The key is usually a usb device used to "unlock" the software enabling it to be used on your computer. Unlike the old registration keys you can't simply put it onto a second computer. Without it the software is useless so don't loose it or damage it or you are out of luck.


----------



## azdesigns (May 11, 2009)

thanks I was wondering why I received a jump drive looking little thing that appeared to have nothing on it. I guess then after I install the program it will make sense.


----------



## joycedthomas (Dec 11, 2007)

Thanks, I have tried to speak to signwarehouse many times concerning this matter with no cooperation. They would be more that helpful if I would agree to purchase their upgrade. I am in the process of working directly with the software manufacturer to see if they could help.

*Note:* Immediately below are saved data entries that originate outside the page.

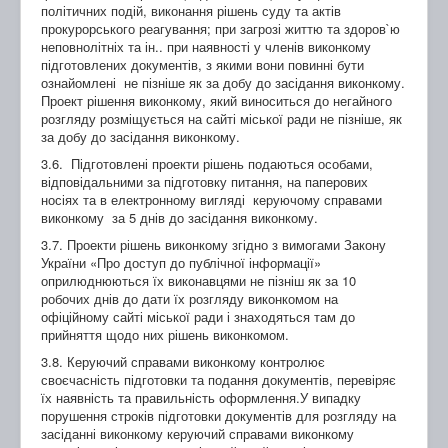
політичних подій, виконання рішень суду та актів
прокурорського реагування; при загрозі життю та здоров`ю
неповнолітніх та ін.. при наявності у членів виконкому
підготовлених документів, з якими вони повинні бути
ознайомлені не пізніше як за добу до засідання виконкому.
Проект рішення виконкому, який виноситься до негайного
розгляду розміщується на сайті міської ради не пізніше, як
за добу до засідання виконкому.
3.6. Підготовлені проекти рішень подаються особами,
відповідальними за підготовку питання, на паперових
носіях та в електронному вигляді керуючому справами
виконкому за 5 днів до засідання виконкому.
3.7. Проекти рішень виконкому згідно з вимогами Закону
України «Про доступ до публічної інформації»
оприлюднюються їх виконавцями не пізніш як за 10
робочих днів до дати їх розгляду виконкомом на
офіційному сайті міської ради і знаходяться там до
прийняття щодо них рішень виконкомом.
3.8. Керуючий справами виконкому контролює
своєчасність підготовки та подання документів, перевіряє
їх наявність та правильність оформлення.У випадку
порушення строків підготовки документів для розгляду на
засіданні виконкому керуючий справами виконкому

Would anybody know if there is another software that will work with the Lynx vinyl cutter 24 that is much cheaper without a toggle key. I can't believe that is the only software that works with that cutter.
I have a trial version software called SignGo that said it would work but so far it i have not been able to get it to work?


----------



## azdesigns (May 11, 2009)

Is there any other companies out there that sell parts and software for the lynx besides signwarehouse? Allow me to share the rest of my dilemma. See I just purchased a used lynx at the end of August. During shipping from California it was damaged. I dont know what they did while they had the package, but they really screwed it up. They broke the lever/handle that is on the back, they broke the case that covers the motor and really scuffed it up. When the handle broke a piece of the plastic got caught under the motor and the belt and when it was powered up the belt broke. So I am trying to get prices and parts in order to get it repaired back to workable condition and we need the information for the claim with the shipping company. After seeing the name signwarehouse several times I called and emailed them for help. To no avail! There tech representative said the best advice he could give was for me to call back and for $29 a topic they could address it with me. Why in the world would someone need to pay to ask to buy a part? I just dont understand. Anybody know of any other companies or if other brands are compatible for parts? Should I post this somewhere else on the forums?


----------



## BRC (Mar 27, 2007)

You might try a company called GCC. I believe they are the ones that make the machines marketed by Sign Warehouse.


----------



## joycedthomas (Dec 11, 2007)

OK my time is running out. I need a company that could quote me a vinyl cut in red that would be approx 12 x 4 inches. I only need 7. I can send over the artwork today. Help in desperate need...Customer needs work by Thursday.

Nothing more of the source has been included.